Opaque memory systems make that almost impossible.

The biggest unsolved problem: context

The hardest issue I’m still working through is context size.

Every request carries a surprising amount of instruction and system context.

Agent rules.
Workspace files.
Memory references.
Tool instructions.

That front-loading adds up quickly.

It works.

But it is inefficient.

The real optimisation problem for agent systems is not just model choice.

It is how much context the system sends on every call.

That is where most token spend hides.

Coding agents are tools, not co-workers

Another lesson was how to handle implementation work.

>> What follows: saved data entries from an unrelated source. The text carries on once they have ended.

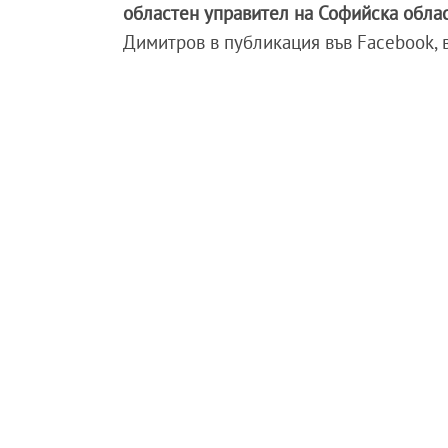
областен управител на Софийска обла
Димитров в публикация във Facebook, 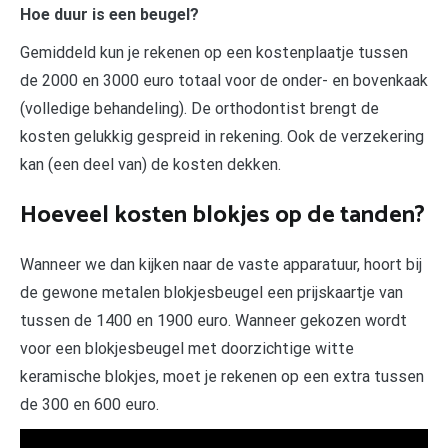
Hoe duur is een beugel?
Gemiddeld kun je rekenen op een kostenplaatje tussen
de 2000 en 3000 euro totaal voor de onder- en bovenkaak
(volledige behandeling). De orthodontist brengt de
kosten gelukkig gespreid in rekening. Ook de verzekering
kan (een deel van) de kosten dekken.
Hoeveel kosten blokjes op de tanden?
Wanneer we dan kijken naar de vaste apparatuur, hoort bij
de gewone metalen blokjesbeugel een prijskaartje van
tussen de 1400 en 1900 euro. Wanneer gekozen wordt
voor een blokjesbeugel met doorzichtige witte
keramische blokjes, moet je rekenen op een extra tussen
de 300 en 600 euro.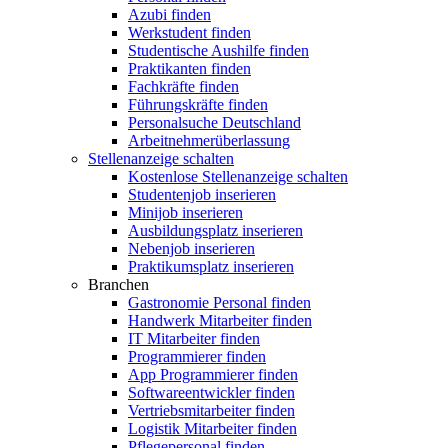
Azubi finden
Werkstudent finden
Studentische Aushilfe finden
Praktikanten finden
Fachkräfte finden
Führungskräfte finden
Personalsuche Deutschland
Arbeitnehmerüberlassung
Stellenanzeige schalten
Kostenlose Stellenanzeige schalten
Studentenjob inserieren
Minijob inserieren
Ausbildungsplatz inserieren
Nebenjob inserieren
Praktikumsplatz inserieren
Branchen
Gastronomie Personal finden
Handwerk Mitarbeiter finden
IT Mitarbeiter finden
Programmierer finden
App Programmierer finden
Softwareentwickler finden
Vertriebsmitarbeiter finden
Logistik Mitarbeiter finden
Pflegepersonal finden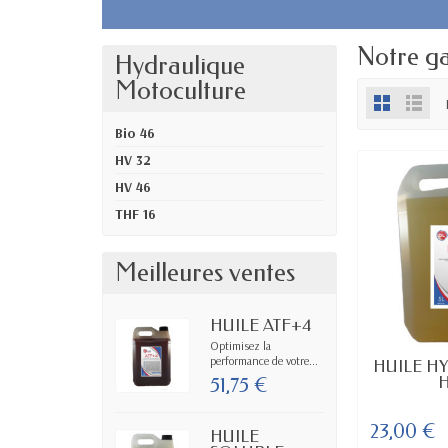
Notre g
Hydraulique
Motoculture
Bio 46
HV 32
HV 46
THF 16
Meilleures ventes
HUILE ATF+4
Optimisez la
performance de votre...
EN
HUILE H
H
51,75 €
23,00 €
HUILE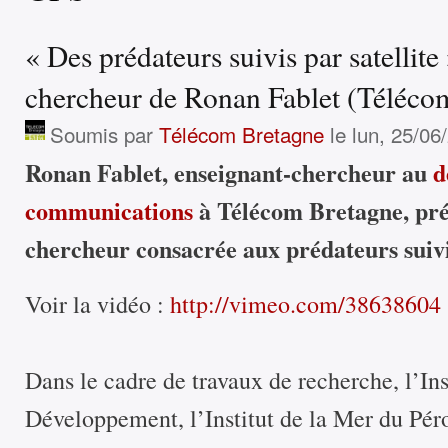
« Des prédateurs suivis par satellite
chercheur de Ronan Fablet (Téléco
Soumis par
Télécom Bretagne
le lun, 25/06
Ronan Fablet, enseignant-chercheur au
d
communications
à Télécom Bretagne, pré
chercheur consacrée aux prédateurs suivis
Voir la vidéo :
http://vimeo.com/38638604
Dans le cadre de travaux de recherche, l’In
Développement, l’Institut de la Mer du Pér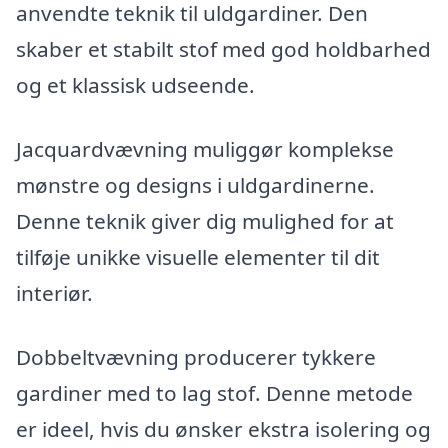
anvendte teknik til uldgardiner. Den
skaber et stabilt stof med god holdbarhed
og et klassisk udseende.
Jacquardvævning muliggør komplekse
mønstre og designs i uldgardinerne.
Denne teknik giver dig mulighed for at
tilføje unikke visuelle elementer til dit
interiør.
Dobbeltvævning producerer tykkere
gardiner med to lag stof. Denne metode
er ideel, hvis du ønsker ekstra isolering og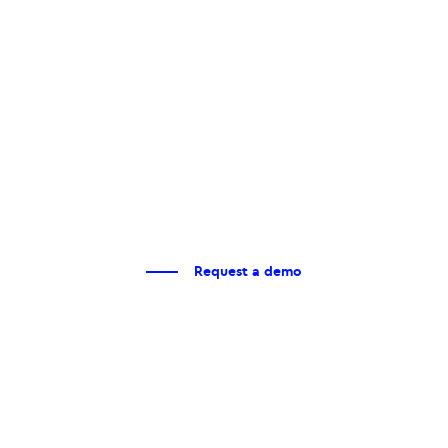
Request a demo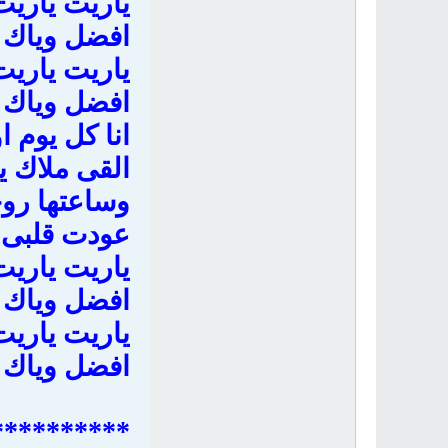
ياريت ياريت
افضل وياك 
ياريت ياريت
افضل وياك 
انا كل يوم ا
القى ملاك ي
وساعتها روح
عودت قلبى 
ياريت ياريت
افضل وياك 
ياريت ياريت
افضل وياك 
 *********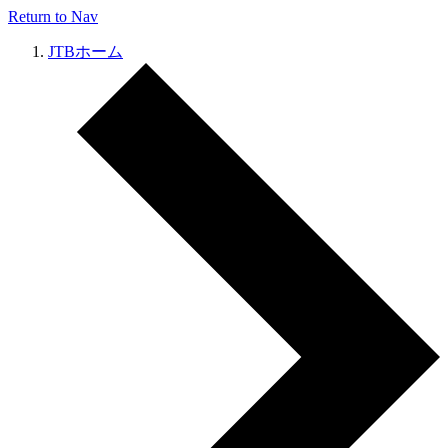
Return to Nav
JTBホーム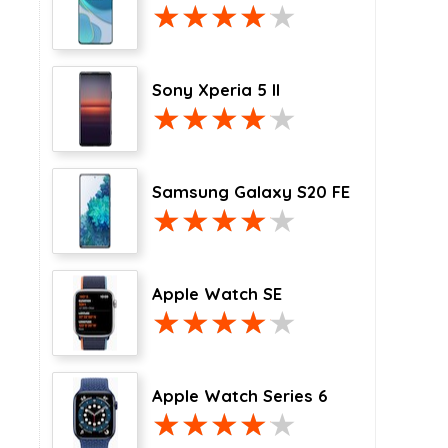
Sony Xperia 5 II
Samsung Galaxy S20 FE
Apple Watch SE
Apple Watch Series 6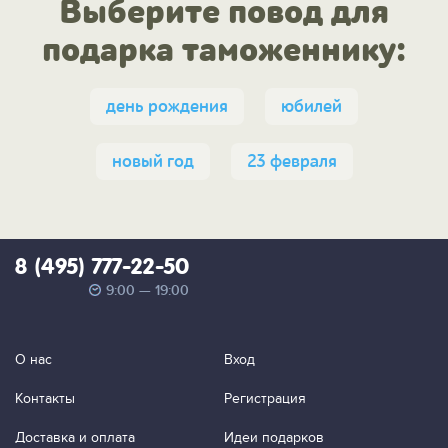
Выберите повод для
подарка таможеннику:
день рождения
юбилей
новый год
23 февраля
8 (495) 777-22-50
9:00 — 19:00
О нас
Вход
Контакты
Регистрация
Доставка и оплата
Идеи подарков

Instead of forcing the OpenClaw agents to write and debug code themselves, they delegate to local tools.

Codex.
Gemini.
Cursor.

The OpenClaw agents prepare the brief.

The coding tools do the heavy work.

Then the agents review the results.

This keeps agent threads short and avoids endless debugging loops inside chat.

Codex became the real sidekick

The tool I rely on most now is the Codex app.

OpenClaw itself lives as a project inside Codex.

Whenever something behaves strangely, Codex helps investigate.

It reviews logs.
Checks OpenRouter token usage.
Surfaces configuration mistakes.

It is also useful for optimisation.

I regularly have it scan the system looking for improvements.

Sometimes that comes from log analysis.

Sometimes from ideas pulled in from other builders writing about similar systems.

The setup is constantly evolving.

Cheap automation matters

Some jobs run on powerful models.

Most should not.

Selected cron and maintenance jobs run on smaller models or local Ollama.

Daily briefings.
Maintenance tasks.
Simple housekeeping.

Those tasks do not need reasoning power.

They need reliability.

Running them locally keeps costs predictable.

Security needed attention early

The moment agents connect to real services, security becomes real too.

Two changes made a big difference.

Secrets moved to environment variables instead of config files.

And the gateway stays local on loopback, with Tailscale Serve layered on top for secure access.

That is a much safer posture than exposing a raw endpoint.

Not perfect.
But materially better.

It works, But it still has moments

The system works well now.

But it still has its moments.

Model quirks.
Unexpected context issues.
The occasional runaway instruction loop.
Dropped memory.
Failed cron jobs.

That seems to be the nature of agent systems right now.

You do not finish building them.

You operate them.
You tweak them.

The real lesson

Running agents is easy.

Operating them is the real work.

The intelligence is only one piece.

The architecture around it matters more.

Memory.
Security.
Context discipline.
Model routing.

Without those pieces you have a demo.

With them you start to have a system.